Material and methods

Algae strain and growth condition

H. pluvialis algae were obtained from the Industrial Microbial Biotechnology Department of Khorasan Razavi, Mashad, Iran. Stock cells were initially prepared in a liquid Bold Basal Medium (BBM) and placed in a growth chamber with cool white LED-light intensity of 30 µmol m−2 s−1 with light/dark photoperiod of 14/10 h during the experimental period and 25 ± 2 °C for two weeks. For detection of the growth curve, the cell density of 0.5 × 105 from stock was cultured in BBM medium, and optical density at 750 nm and cell number were investigated every two days for 22 days. Cell numbers were investigated by a hemocytometer under a light microscope (Nikon, E-200).

NaPP and SMF applications

The H. pluvialis cells (optical density of 0. 5 × 105) at the logarithmic phase (day of sixth) were cultured in a liquid BBM medium with different concentrations of NaPP (0, 0.1, 0.2, 0.3, and 0.4 mM) to detect optimum growth and astaxanthin content after day 14 and 21 (Tables 1, 2) and the optimum NaPP concentration was selected to continue studies.
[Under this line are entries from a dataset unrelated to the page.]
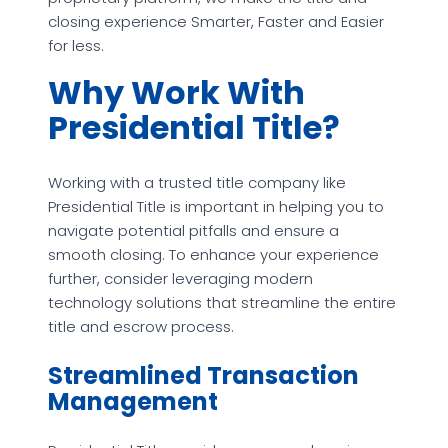
closing experience Smarter, Faster and Easier
for less.
Why Work With
Presidential Title?
Working with a trusted title company like
Presidential Title is important in helping you to
navigate potential pitfalls and ensure a
smooth closing. To enhance your experience
further, consider leveraging modern
technology solutions that streamline the entire
title and escrow process.
Streamlined Transaction
Management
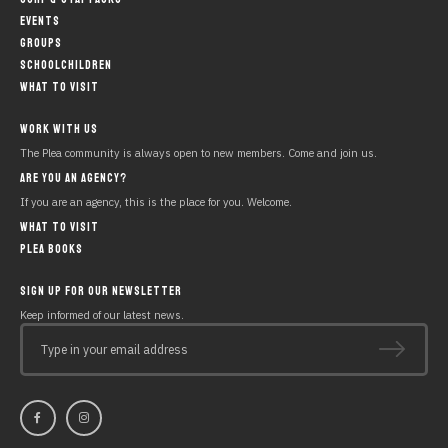
EVENTS
GROUPS
SCHOOLCHILDREN
WHAT TO VISIT
WORK WITH US
The Plea community is always open to new members. Come and join us.
ARE YOU AN AGENCY?
If you are an agency, this is the place for you. Welcome.
WHAT TO VISIT
PLEA BOOKS
SIGN UP FOR OUR NEWSLETTER
Keep informed of our latest news.
Type in your email address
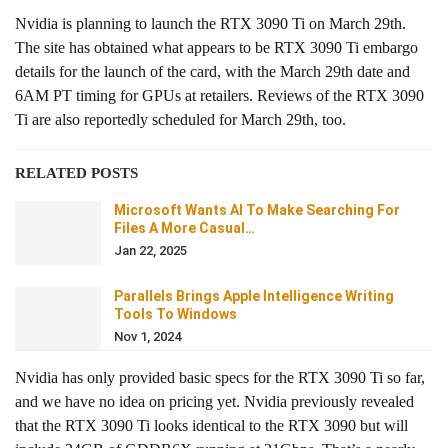
Nvidia is planning to launch the RTX 3090 Ti on March 29th.
The site has obtained what appears to be RTX 3090 Ti embargo
details for the launch of the card, with the March 29th date and
6AM PT timing for GPUs at retailers. Reviews of the RTX 3090
Ti are also reportedly scheduled for March 29th, too.
RELATED POSTS
Microsoft Wants AI To Make Searching For
Files A More Casual…
Jan 22, 2025
Parallels Brings Apple Intelligence Writing
Tools To Windows
Nov 1, 2024
Nvidia has only provided basic specs for the RTX 3090 Ti so far,
and we have no idea on pricing yet. Nvidia previously revealed
that the RTX 3090 Ti looks identical to the RTX 3090 but will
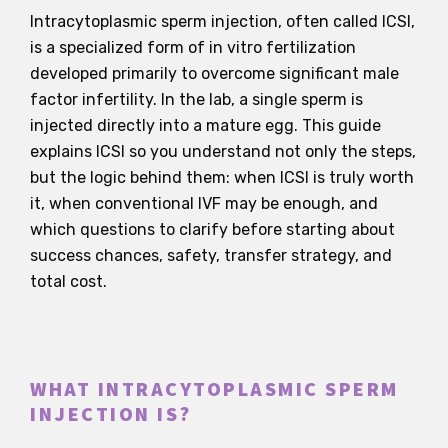
Intracytoplasmic sperm injection, often called ICSI,
is a specialized form of in vitro fertilization
developed primarily to overcome significant male
factor infertility. In the lab, a single sperm is
injected directly into a mature egg. This guide
explains ICSI so you understand not only the steps,
but the logic behind them: when ICSI is truly worth
it, when conventional IVF may be enough, and
which questions to clarify before starting about
success chances, safety, transfer strategy, and
total cost.
WHAT INTRACYTOPLASMIC SPERM
INJECTION IS?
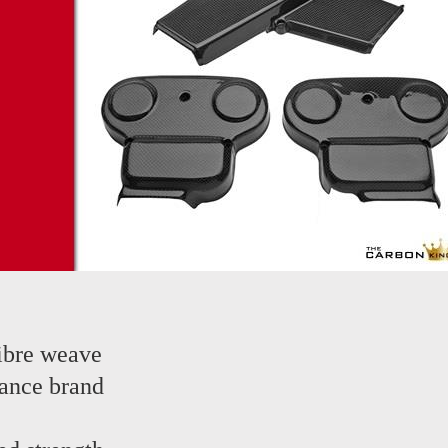
ibre weave
ance brand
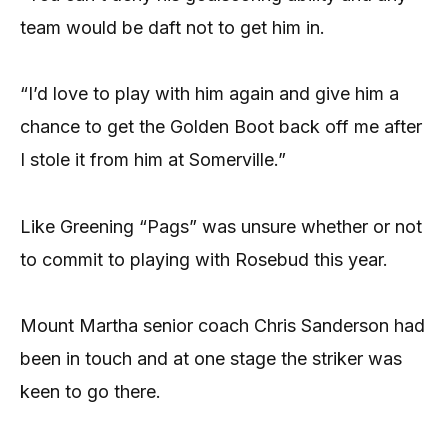
team would be daft not to get him in.
“I’d love to play with him again and give him a
chance to get the Golden Boot back off me after
I stole it from him at Somerville.”
Like Greening “Pags” was unsure whether or not
to commit to playing with Rosebud this year.
Mount Martha senior coach Chris Sanderson had
been in touch and at one stage the striker was
keen to go there.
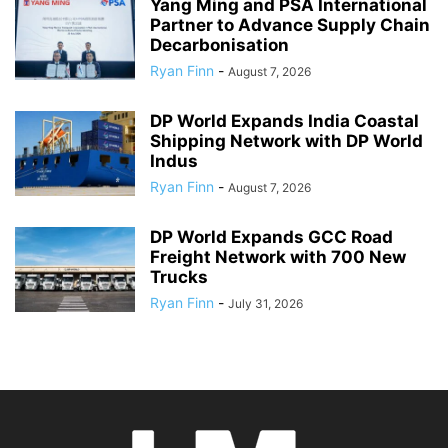
Yang Ming and PSA International
Partner to Advance Supply Chain
Decarbonisation
Ryan Finn
-
August 7, 2026
DP World Expands India Coastal
Shipping Network with DP World
Indus
Ryan Finn
-
August 7, 2026
DP World Expands GCC Road
Freight Network with 700 New
Trucks
Ryan Finn
-
July 31, 2026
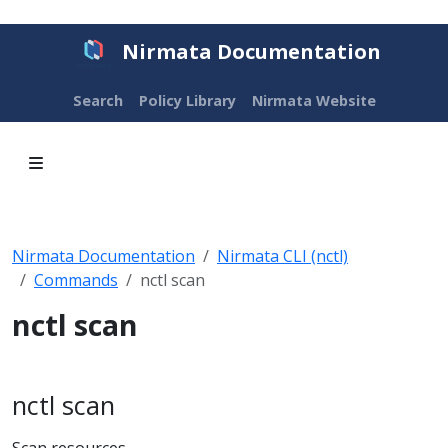
Nirmata Documentation
Search
Policy Library
Nirmata Website
Nirmata Documentation
Nirmata CLI (nctl)
Commands
nctl scan
nctl scan
nctl scan
Scan resources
Selection of SMF intensity and duration was also conducted according to the procedure described by Hassanpour and Niknam (2020) for 1 h for three days, continuously. Then, the best treatment of NaPP (0.3 mT), SMF (4 mT), and their combinations were applied to the cell suspension culture of H. pluvialis. SMF was applied at the logarithmic phase for three days (from day 5 to day 7), and then NaPP was added to the culture medium. SMF exposure was performed by a locally designed homogenous SMF generator (MFG-13971, OFOGH, Iran) with a 220 V DC power supply (MP-6010, MEGATECH, Iran) for producing various SMF intensities in the range of 0.5 µT-15 millitesla (mT) (Mansourkhaki et al. 2019). This system has consisted of a copper wire (1.1 mm in diameter) wrapped 2300 rounds around a polyethylene tube 12 cm in diameter and 50 cm in length. The container containing algal suspension culture (Erlenmeyer flask) was placed in the middle of the tube to get uniform intensity at all points of the container, and SMF intensities were applied and measured by Tesla meter (MG-3002) with a B-probe type of hall sound. After two weeks of treatment applications, some physiological and biochemical responses were investigated with three or four replications in each treatment.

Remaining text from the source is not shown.